Mimi Parent: Masculin-féminin - Objekt - 1953 - 47,5×38×12,5cm Home

ANNIE LE BRUN



Sehnsuchtsvolle Beutebilder

[...] von dort, von diesem vor lauter satter Gleichgültigkeit leeren Gestade, habe ich die Bildkästen Mimi Parents auftauchen sehen, die sich ganz und gar gegen den Strom all dessen stellen, was die Zeit - oder besser: ihr zwischen kapriziösem Design und zahmem Kitsch hin- und herschwankender Halbgeschmack - träge bejubelt. Für Mimi Parent gibt es da kein Zaudern. Vor einer Reihe von Jahren, an einem Tag voller Verzweiflung, Freude oder Aufruhr - wer vermag das zu sagen? - , ist sie in die Farbe hinabgetaucht wie andere in die Seine. Doch nicht in die Farbe der Maler, sondern in die der großen Barbaren und der kleinen Wilden, in die Farbe, die sich niemals bändigen läßt und die sie im Intervall zwischen den Dingen erwischt. Ich habe Mimi sogar im Verdacht, daß sie den Grund gesehen hat, jenen Grund, den man nicht erreicht und der die Rückseite der Oberfläche ist. Dies hat sie, abwechselnd unbewußt oder bewußt, heiter oder ernst, erschöpft oder vor Energie überquellend, dazu benutzt, um alles, was ihr entgegentrat, zu beobachten, damit umzugehen, es abzuwägen, wobei sie nach und nach herausfand, daß die Farbe, zu deren bezauberter Gefangenen sie sich gemacht hatte, die Dichte des Traums war.
Und das ist es, was sie uns heute zeigt, auf sehr konkrete Weise und dreidimensional: diese furchterregende Dichte des Traums, die uns mitunter tagelang betäubt oder zerstreut in ihrem farbigen Bann hält, ohne daß man herauszufinden vermag, was uns daran nicht losläßt.
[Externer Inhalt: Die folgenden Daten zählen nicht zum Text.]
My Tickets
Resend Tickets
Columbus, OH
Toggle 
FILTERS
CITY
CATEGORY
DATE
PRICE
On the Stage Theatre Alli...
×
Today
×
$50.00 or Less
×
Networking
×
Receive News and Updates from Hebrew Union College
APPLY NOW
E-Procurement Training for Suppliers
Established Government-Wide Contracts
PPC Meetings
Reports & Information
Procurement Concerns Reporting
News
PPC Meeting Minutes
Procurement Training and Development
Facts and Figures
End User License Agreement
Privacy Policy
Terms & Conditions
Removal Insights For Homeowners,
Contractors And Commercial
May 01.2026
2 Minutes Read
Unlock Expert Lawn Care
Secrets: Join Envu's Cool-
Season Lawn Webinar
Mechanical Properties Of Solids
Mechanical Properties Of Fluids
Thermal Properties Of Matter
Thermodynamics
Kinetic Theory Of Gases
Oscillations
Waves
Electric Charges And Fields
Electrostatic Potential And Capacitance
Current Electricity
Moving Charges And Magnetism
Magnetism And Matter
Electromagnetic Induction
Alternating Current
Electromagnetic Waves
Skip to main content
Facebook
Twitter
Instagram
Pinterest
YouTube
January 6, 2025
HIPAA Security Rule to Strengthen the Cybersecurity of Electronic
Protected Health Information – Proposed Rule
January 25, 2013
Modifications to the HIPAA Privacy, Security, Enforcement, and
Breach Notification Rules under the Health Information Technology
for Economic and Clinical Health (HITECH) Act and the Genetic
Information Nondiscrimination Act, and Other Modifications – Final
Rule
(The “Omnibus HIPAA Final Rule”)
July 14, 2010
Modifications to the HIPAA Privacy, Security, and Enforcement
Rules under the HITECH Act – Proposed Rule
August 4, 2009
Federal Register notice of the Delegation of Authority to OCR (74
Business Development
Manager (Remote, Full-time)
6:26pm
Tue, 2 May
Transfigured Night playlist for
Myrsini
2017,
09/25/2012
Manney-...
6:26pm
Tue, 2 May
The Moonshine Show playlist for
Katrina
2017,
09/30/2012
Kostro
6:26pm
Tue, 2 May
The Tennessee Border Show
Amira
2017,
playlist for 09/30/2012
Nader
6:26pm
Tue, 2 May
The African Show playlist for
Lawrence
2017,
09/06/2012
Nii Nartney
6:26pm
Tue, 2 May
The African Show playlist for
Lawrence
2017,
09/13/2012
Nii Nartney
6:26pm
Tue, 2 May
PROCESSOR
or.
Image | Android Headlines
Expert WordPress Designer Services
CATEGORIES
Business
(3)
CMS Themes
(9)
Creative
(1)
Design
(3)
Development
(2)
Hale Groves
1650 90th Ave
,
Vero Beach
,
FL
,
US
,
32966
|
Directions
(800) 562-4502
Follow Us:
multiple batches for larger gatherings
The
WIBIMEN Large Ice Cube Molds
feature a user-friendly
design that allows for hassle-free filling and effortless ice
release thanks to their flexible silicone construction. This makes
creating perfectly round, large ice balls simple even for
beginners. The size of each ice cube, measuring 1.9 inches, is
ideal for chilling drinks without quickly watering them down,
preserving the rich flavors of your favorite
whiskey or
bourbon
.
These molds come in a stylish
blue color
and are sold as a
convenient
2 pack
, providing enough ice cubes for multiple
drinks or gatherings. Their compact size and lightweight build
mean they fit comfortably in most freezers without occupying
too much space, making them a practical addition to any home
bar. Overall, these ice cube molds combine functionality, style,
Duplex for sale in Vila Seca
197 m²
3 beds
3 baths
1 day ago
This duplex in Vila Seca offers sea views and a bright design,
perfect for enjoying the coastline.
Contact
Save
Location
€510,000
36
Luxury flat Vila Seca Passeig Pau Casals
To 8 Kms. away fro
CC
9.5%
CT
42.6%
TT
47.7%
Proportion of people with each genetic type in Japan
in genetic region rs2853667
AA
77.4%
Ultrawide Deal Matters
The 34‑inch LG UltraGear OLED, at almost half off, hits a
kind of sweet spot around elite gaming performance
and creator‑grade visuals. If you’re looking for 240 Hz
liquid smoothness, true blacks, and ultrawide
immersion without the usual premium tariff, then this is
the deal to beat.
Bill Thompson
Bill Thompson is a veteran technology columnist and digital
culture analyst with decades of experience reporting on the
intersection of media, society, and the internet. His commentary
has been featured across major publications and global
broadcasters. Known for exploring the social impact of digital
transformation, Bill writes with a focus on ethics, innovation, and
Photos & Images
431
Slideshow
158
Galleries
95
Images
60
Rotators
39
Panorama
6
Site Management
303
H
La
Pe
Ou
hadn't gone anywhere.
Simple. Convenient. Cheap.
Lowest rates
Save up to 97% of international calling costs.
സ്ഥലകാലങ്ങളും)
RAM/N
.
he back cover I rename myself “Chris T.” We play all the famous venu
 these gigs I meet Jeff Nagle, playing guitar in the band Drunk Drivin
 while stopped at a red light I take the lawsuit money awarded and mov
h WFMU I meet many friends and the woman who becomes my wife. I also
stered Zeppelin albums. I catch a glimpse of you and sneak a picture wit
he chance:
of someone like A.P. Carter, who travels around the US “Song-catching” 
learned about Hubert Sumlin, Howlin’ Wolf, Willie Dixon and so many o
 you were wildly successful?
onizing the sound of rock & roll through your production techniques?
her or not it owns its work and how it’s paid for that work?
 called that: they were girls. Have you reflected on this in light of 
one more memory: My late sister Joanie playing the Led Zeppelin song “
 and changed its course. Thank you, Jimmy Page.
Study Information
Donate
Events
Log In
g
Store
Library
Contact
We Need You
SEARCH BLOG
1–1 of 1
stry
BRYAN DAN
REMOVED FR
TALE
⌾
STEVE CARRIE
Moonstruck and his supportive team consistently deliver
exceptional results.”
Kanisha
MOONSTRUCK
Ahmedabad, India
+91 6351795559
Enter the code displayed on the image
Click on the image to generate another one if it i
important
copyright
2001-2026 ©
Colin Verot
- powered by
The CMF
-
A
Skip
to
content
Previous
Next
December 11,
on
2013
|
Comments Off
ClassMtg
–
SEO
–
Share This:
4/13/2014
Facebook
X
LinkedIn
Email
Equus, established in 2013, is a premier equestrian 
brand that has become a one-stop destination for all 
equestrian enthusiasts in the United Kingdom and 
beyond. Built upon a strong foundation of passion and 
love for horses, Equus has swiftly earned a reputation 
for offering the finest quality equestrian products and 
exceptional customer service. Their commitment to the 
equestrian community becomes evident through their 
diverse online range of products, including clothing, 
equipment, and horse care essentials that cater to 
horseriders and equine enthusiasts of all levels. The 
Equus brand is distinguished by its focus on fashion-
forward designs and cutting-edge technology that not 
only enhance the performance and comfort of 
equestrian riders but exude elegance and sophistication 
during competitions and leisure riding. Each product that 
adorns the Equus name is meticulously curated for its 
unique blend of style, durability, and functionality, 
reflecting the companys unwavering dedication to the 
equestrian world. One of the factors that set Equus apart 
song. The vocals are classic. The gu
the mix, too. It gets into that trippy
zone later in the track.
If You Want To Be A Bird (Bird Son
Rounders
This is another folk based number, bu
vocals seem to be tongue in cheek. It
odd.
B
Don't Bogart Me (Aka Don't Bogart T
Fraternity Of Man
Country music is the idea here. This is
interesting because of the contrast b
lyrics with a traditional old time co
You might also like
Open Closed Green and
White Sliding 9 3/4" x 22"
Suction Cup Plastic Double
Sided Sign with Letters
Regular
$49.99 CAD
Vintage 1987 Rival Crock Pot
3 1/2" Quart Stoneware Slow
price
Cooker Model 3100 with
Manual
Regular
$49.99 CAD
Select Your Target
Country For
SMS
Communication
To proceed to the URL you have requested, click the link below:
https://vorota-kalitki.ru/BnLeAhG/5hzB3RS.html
Nur hat Mimi, als es ihr gelang, diese beunruhigende Materie in ihre hermetisch verschlossenen Gehäuse zu zwingen, zugleich auch das Mittel erfunden, die Dramen, die unter dem Film unserer Nächte entstehen und davoneilen, erstmals greifbar zu machen. Eine endlose, zeitlose Arbeit, die am hellichten Tag die Arbeit des Traums simuliert, um dessen lyrische Gesetze zu entdecken. Denn da gibt es zwar keinen einzigen Gegenstand, der nicht per Zufall gefunden worden wäre, aber keiner wird diesem Zufall überlassen. Zur Leidenschaft für die Fundgegenstände tritt die Leidenschaft, den irrationalen Zusammenhalt aufzuspüren, der sie aneinanderbindet. Mit dem gleichen wilden Vergnügen, das die Kinder an den
Miniaturwelten, die Utopisten an den gesellschaftlichen Mechanismen, die verrückten Uhrmacher am Perpetuum mobile haben, sucht Mimi nach einer Ordnung, aber einer Ordnung der Dinge, einzig und allein der Dinge, einer Ordnung, die, um den Tod auszuschließen, das Leben ausschließt. Metaphysische Einfalt, die wir nie ganz loswerden und die an sich schon den Grimm der Kindheit erklärt, selbst wenn aus ihm Welten hervorgehen, die anscheinend immer unschuldig sind.
Und wenn Mimi Parent ein grenzenloses Vergnügen daran findet, sich immer weiter von dieser verhängnisvollen Unschuld der Gegegenstände bezaubern lassen, so enthüllt sie uns damit um so besser deren unheimliche Perspektiven. Denn indem sie dergestalt die rätselhaften Szenen des Lebens der Dinge aus dem Opaken hervortreten läßt, setzt sie nicht eine auf den Kopf gestellte, sondern eine gegenläufige Welt ins Bild, in der es sich nicht mehr darum handelt, daß das Imaginäre danach strebt, wirklich zu werden, sondern im Gegenteil das Wirkliche darauf abzielt, imaginär zu werden. Zuerst sieht man in ihr das untergründige Drama der bemalten Gegenstände, die sich nur dann vom Auftrag der Farbe befreien können, wenn sie dazu bestimmt sind, eine imaginäre Rolle zu spielen, so als wäre das Erreichen der dritten Dimension mit dem Übergang zur Irrealität verbunden. Doch man erfährt in ihr auch, welche Gewalttätigkeit am Werk ist, ehe es der Irrealität gelingt, die Realität all ihrer Eigenschaften zu entkleiden. Ein seltsames kleines Theater der Grausamkeit, in dem nach wie vor unser kindliches Verlangen zutage tritt, die Trennwände des Realen in Stücke zu hauen. Sehen Sie es sich genau an, hier ist es eingesperrt und klopft an die Scheibe der Welten Mimi Parents. Sehen Sie es sich noch einmal an, es ist Ihre vom Blitz erschlagene Kindheit, von der nichts übrigbleibt als ein konvulsivischer Regenbogen in einer Träne aus Glas.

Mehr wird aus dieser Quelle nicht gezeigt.